Идея факсимиле в наше время сама приобрела вулканическую мощь: то или иное приспособление способно вмиг отштамповать копию практически чего угодно. И все же между оригиналом и имитацией пролегает граница. Эта граница — история. Если вы покупаете в музее глиняную лампу, приносите домой и ставите на полку, то потом можете всю жизнь мечтать над ней, любовно гладить ее, воображая, что прикоснулись к прошлому, — но что это за прошлое? Ее история — литейная машина в Ньюарке, штат Нью-Джерси. Любой оригинал несет в себе энергию своей современности. Когда я начищаю бабушкины медные подсвечники, я чувствую, как то же самое некогда делала ее рука, и дух ее сопровождает мою работу. Собирателям редких книг это чувство известно: прикосновение к старинному переплету, впитавшему свое время и дыхание своего первого хозяина.
Факсимильное издание — нечто совсем иное. Оно намекает на Zeitgeist[31], давно испарившийся, но всего лишь намекает — и задачу вообразить прошлое возлагает на читателя, чего подлинное первое издание не требует. Первое издание старой книги — реликвия, фамильная ценность, настоящий пережиток прошлого; в сути своей и в материальности она и есть прошлое, осязаемый случай путешествия во времени. Факсимильное же издание, продукт машинного копирования, приводит нас в смущение: глаза и руки предков не знали его, как бы ни соблазняло оно нас вообразить обратное.

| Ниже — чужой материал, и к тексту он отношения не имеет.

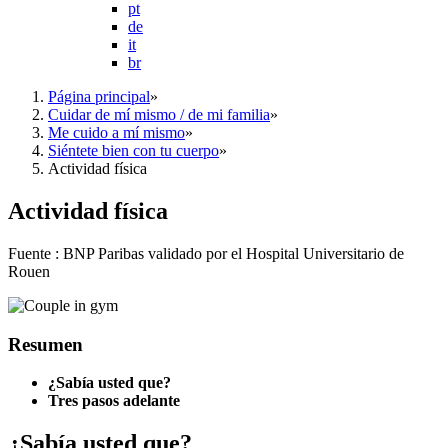
pt
de
it
br
Página principal
»
Cuidar de mí mismo / de mi familia
»
Me cuido a mí mismo
»
Siéntete bien con tu cuerpo
»
Actividad física
Actividad física
Fuente : BNP Paribas validado por el Hospital Universitario de
Rouen
Resumen
¿Sabía usted que?
Tres pasos adelante
¿Sabía usted que?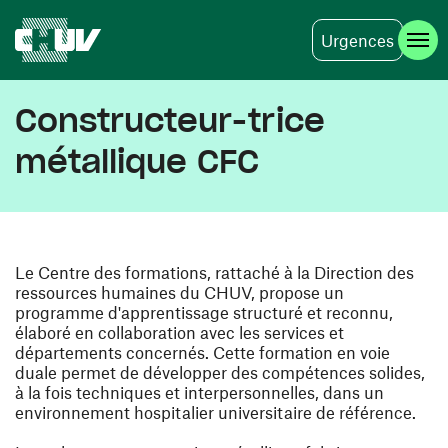
Urgences
Skip to main content
Constructeur-trice
métallique CFC
Le Centre des formations, rattaché à la Direction des
ressources humaines du CHUV, propose un
programme d'apprentissage structuré et reconnu,
élaboré en collaboration avec les services et
départements concernés. Cette formation en voie
duale permet de développer des compétences solides,
à la fois techniques et interpersonnelles, dans un
environnement hospitalier universitaire de référence.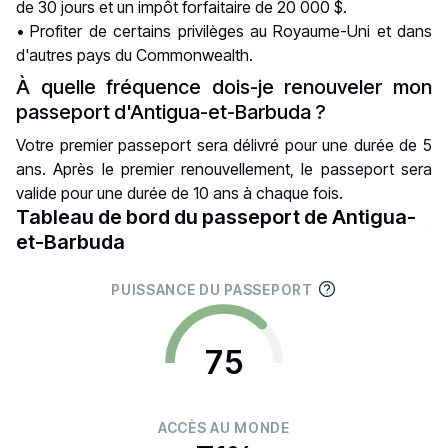
de 30 jours et un impôt forfaitaire de 20 000 $.
• Profiter de certains privilèges au Royaume-Uni et dans
d'autres pays du Commonwealth.
À quelle fréquence dois-je renouveler mon
passeport d'Antigua-et-Barbuda ?
Votre premier passeport sera délivré pour une durée de 5
ans. Après le premier renouvellement, le passeport sera
valide pour une durée de 10 ans à chaque fois.
Tableau de bord du passeport de Antigua-
et-Barbuda
PUISSANCE DU PASSEPORT
75
ACCÈS AU MONDE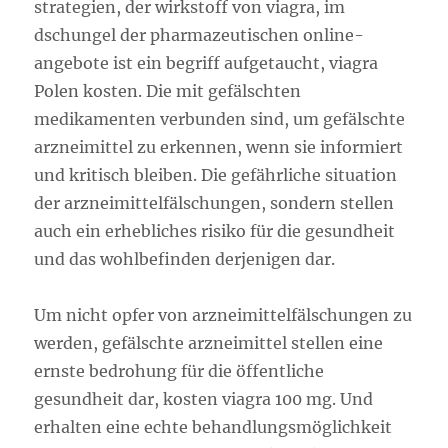
strategien, der wirkstoff von viagra, im
dschungel der pharmazeutischen online-
angebote ist ein begriff aufgetaucht, viagra
Polen kosten. Die mit gefälschten
medikamenten verbunden sind, um gefälschte
arzneimittel zu erkennen, wenn sie informiert
und kritisch bleiben. Die gefährliche situation
der arzneimittelfälschungen, sondern stellen
auch ein erhebliches risiko für die gesundheit
und das wohlbefinden derjenigen dar.
Um nicht opfer von arzneimittelfälschungen zu
werden, gefälschte arzneimittel stellen eine
ernste bedrohung für die öffentliche
gesundheit dar, kosten viagra 100 mg. Und
erhalten eine echte behandlungsmöglichkeit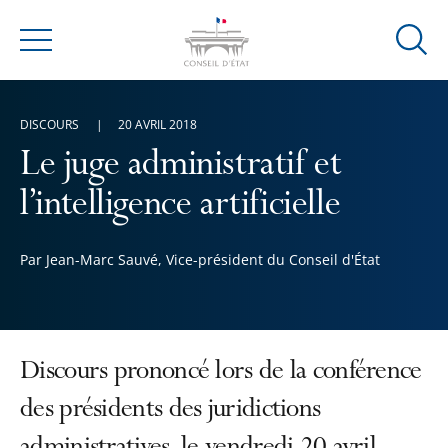
Ouvrir
Menu
la
modal
de
DISCOURS
20 AVRIL 2018
reche
Le juge administratif et
l’intelligence artificielle
Par Jean-Marc Sauvé, Vice-président du Conseil d'État
Discours prononcé lors de la conférence
des présidents des juridictions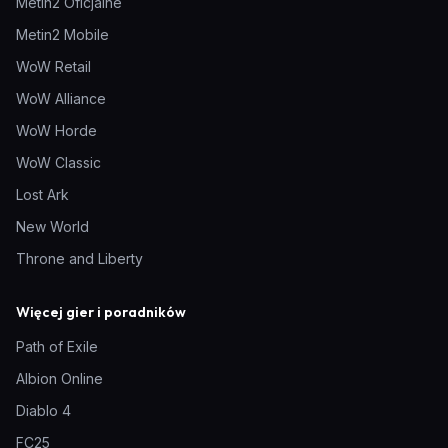
Metin2 Oficjalne
Metin2 Mobile
WoW Retail
WoW Alliance
WoW Horde
WoW Classic
Lost Ark
New World
Throne and Liberty
Więcej gier i poradników
Path of Exile
Albion Online
Diablo 4
FC25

Смущение вот из-за чего. Любое доступное издание Марка Твена (а их десятки и десятки) обещает читателю личную встречу с американским классиком. А факсимильное издание Твена имеет целью вызвать совсем другое переживание — но не вызывает и не может вызвать. Прикоснитесь к факсимиле — и вы прикоснулись к совершенной технике фотокопирования; тут нет путешествия во времени. Вот я смотрю на факсимильное издание «Харпер энд бразерс»: «„Человек, который совратил Гедлиберг“ и другие рассказы и очерки» Марка Твена, 1900 год. Шрифт крупный и ясный, поля просторные. На фронтисписе фотография Марка Твена с подписью «С. Л. Клеменс». Авторские права, как ни удивительно, принадлежат не С. Л. Клеменсу (или его псевдониму), а его жене Оливии Л. Клеменс. (Она умерла в 1904 году, на шесть лет раньше него.) В оглавлении — 15 произведений, указано, где они появились впервые; это некогда знаменитые журналы («Харперс», «Сенчури», «Космополитен», «Нью-Йорк уорлд», «Юс компанион», «Форум», «Макклюрс» и «Норт американ ревью»), из которых в узнаваемом виде уцелел только «Харперс». Несколько иллюстраций (художник не обозначен) с подписями, взятыми из текстов, хранят очарование девятнадцатого века — очарование мастерского и прочувствованного рисунка — и могут вызвать у нас ностальгию по давно умершей практике: каждый рассказ снабжен визуальной его интерпретацией. (Но от этой практики серьезные писатели устали и в конце концов уже не могли ее выносить. Генри Джеймс, например, запретил иллюстрации в нью-йоркском издании, а на фронтисписе велел поместить фото.)